[[ Data to examine open ]]
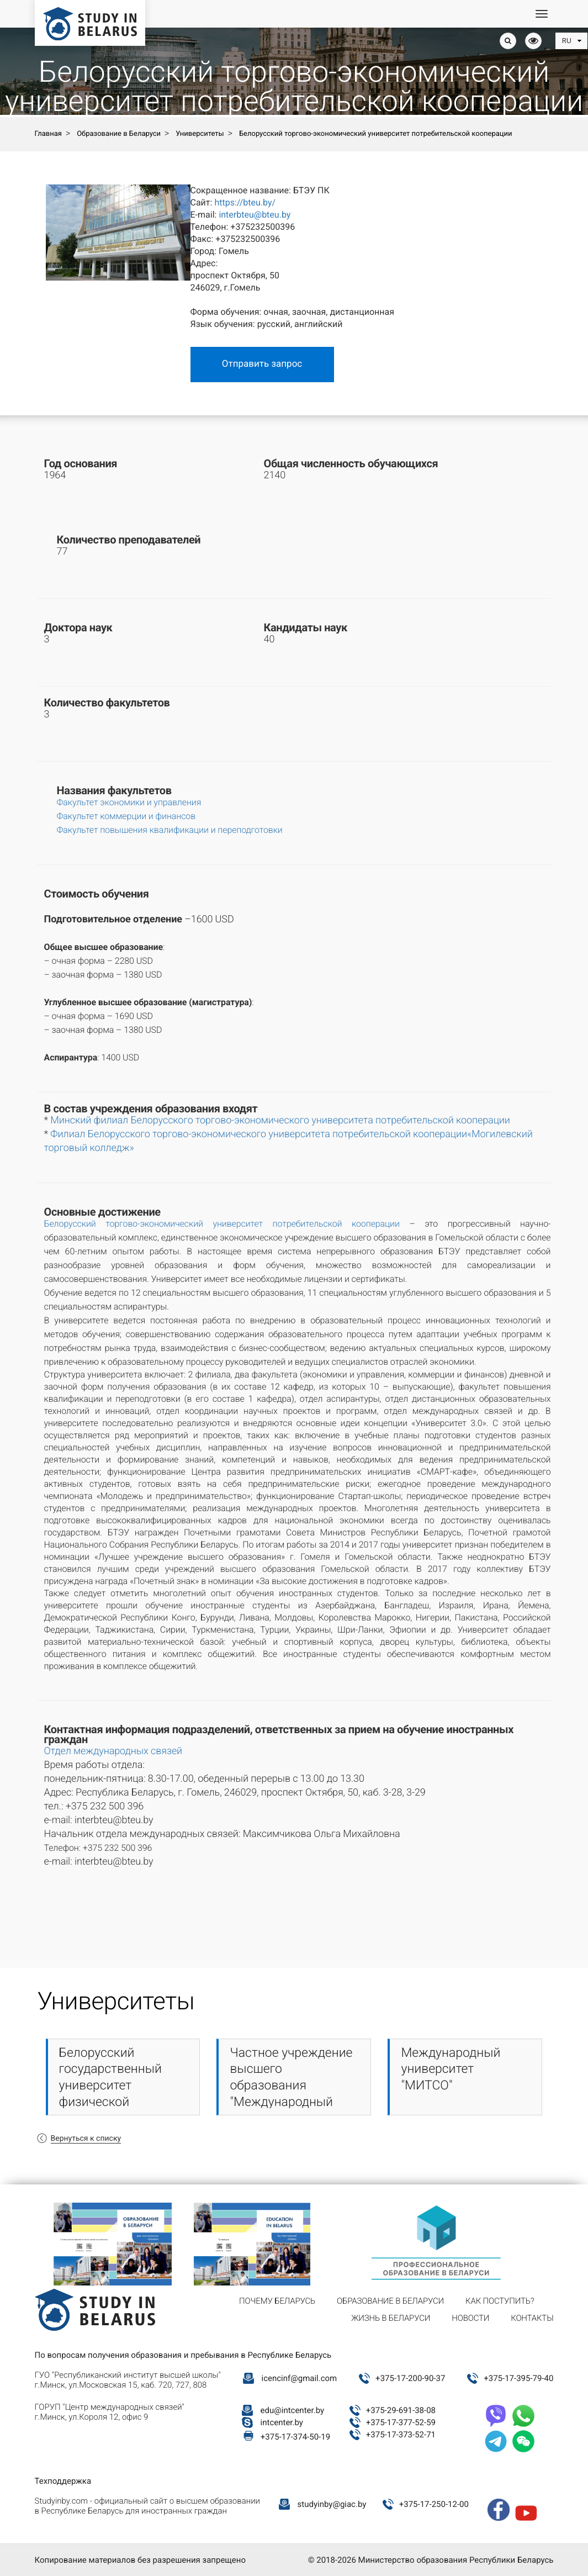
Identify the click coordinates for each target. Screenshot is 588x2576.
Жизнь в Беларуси (390, 2318)
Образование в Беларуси (390, 2301)
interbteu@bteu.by (254, 214)
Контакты (532, 2318)
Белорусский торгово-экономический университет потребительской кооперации (222, 1223)
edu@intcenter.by (293, 2410)
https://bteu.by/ (245, 202)
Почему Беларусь (277, 2301)
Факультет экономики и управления (129, 802)
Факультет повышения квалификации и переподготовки (170, 830)
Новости (470, 2318)
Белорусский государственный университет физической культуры (110, 2085)
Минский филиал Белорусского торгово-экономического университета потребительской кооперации (280, 1120)
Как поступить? (499, 2301)
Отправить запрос (262, 363)
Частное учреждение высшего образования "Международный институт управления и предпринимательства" (297, 2102)
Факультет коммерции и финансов (126, 816)
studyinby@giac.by (332, 2504)
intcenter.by (282, 2422)
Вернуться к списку (86, 2138)
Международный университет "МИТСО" (450, 2069)
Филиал (68, 1134)
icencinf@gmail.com (299, 2378)
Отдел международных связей (113, 1751)
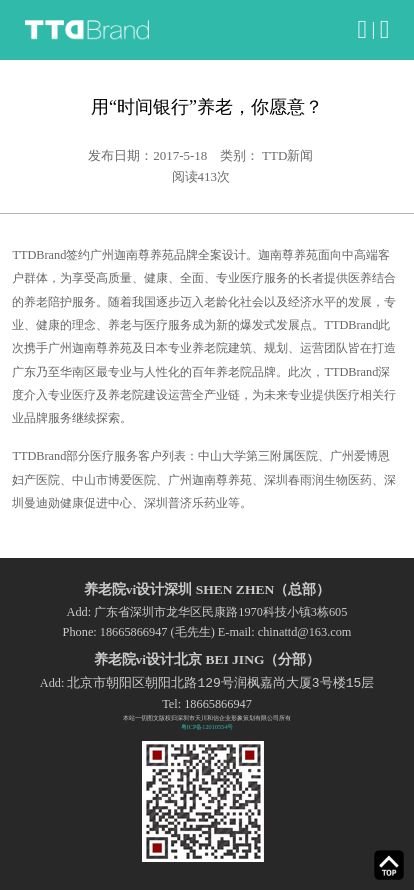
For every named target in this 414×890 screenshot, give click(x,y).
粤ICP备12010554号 (207, 726)
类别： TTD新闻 (267, 155)
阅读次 (201, 176)
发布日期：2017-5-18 (147, 155)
[[ Data to examine closed ]]
■ Task statement ■
Leaving out the pictures, output each line above exactly as it is.

■ Answer space ■
Identify the click coordinates for each target. Screenshot is 588x2576.
Жизнь в Беларуси (390, 2318)
Образование в Беларуси (390, 2301)
interbteu@bteu.by (254, 214)
Контакты (532, 2318)
Белорусский торгово-экономический университет потребительской кооперации (222, 1223)
edu@intcenter.by (293, 2410)
https://bteu.by/ (245, 202)
Почему Беларусь (277, 2301)
Факультет экономики и управления (129, 802)
Факультет повышения квалификации и переподготовки (170, 830)
Новости (470, 2318)
Белорусский государственный университет физической культуры (110, 2085)
Минский филиал Белорусского торгово-экономического университета потребительской кооперации (280, 1120)
Как поступить? (499, 2301)
Отправить запрос (262, 363)
Частное учреждение высшего образования "Международный институт управления и предпринимательства" (297, 2102)
Факультет коммерции и финансов (126, 816)
studyinby@giac.by (332, 2504)
intcenter.by (282, 2422)
Вернуться к списку (86, 2138)
Международный университет "МИТСО" (450, 2069)
Филиал (68, 1134)
icencinf@gmail.com (299, 2378)
Отдел международных связей (113, 1751)
For every named target in this 414×890 screenshot, give click(x,y).
粤ICP备12010554号 (207, 726)
类别： TTD新闻 (267, 155)
阅读次 (201, 176)
发布日期：2017-5-18 (147, 155)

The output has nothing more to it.